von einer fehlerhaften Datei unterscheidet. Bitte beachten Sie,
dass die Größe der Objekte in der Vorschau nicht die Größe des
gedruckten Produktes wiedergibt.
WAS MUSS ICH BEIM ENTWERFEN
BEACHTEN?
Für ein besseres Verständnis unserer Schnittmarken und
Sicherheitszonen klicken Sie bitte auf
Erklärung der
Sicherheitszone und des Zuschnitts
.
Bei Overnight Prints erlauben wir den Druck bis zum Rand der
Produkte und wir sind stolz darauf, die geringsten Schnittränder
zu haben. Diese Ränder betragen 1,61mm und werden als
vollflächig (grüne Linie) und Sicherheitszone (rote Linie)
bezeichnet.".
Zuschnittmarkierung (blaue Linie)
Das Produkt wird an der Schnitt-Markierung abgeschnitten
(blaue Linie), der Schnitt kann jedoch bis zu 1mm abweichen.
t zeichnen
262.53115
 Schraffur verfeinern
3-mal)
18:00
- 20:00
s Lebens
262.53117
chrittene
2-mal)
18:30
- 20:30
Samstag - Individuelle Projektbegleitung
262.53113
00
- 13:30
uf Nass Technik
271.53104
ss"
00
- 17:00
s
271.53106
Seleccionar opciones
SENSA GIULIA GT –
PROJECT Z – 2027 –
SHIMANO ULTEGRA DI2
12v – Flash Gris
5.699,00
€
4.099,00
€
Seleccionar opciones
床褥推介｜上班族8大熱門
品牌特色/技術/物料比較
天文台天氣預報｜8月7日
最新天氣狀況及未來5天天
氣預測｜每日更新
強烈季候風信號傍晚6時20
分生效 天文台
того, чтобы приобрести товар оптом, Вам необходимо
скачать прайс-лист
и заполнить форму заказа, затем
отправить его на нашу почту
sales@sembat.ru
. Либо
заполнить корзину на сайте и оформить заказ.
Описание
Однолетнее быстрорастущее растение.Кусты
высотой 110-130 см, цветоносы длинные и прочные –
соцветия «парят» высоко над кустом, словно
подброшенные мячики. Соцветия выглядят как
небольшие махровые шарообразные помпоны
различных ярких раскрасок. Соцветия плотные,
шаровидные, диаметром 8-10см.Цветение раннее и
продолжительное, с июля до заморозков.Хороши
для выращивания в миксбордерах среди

──────────────────────────────

> [ASSIGNED TASK] Whenever the word "заполнить" occurs in a line of the listing above, return that line.

> [WRITTEN RESPONSE]
и заполнить форму заказа, затем
заполнить корзину на сайте и оформить заказ.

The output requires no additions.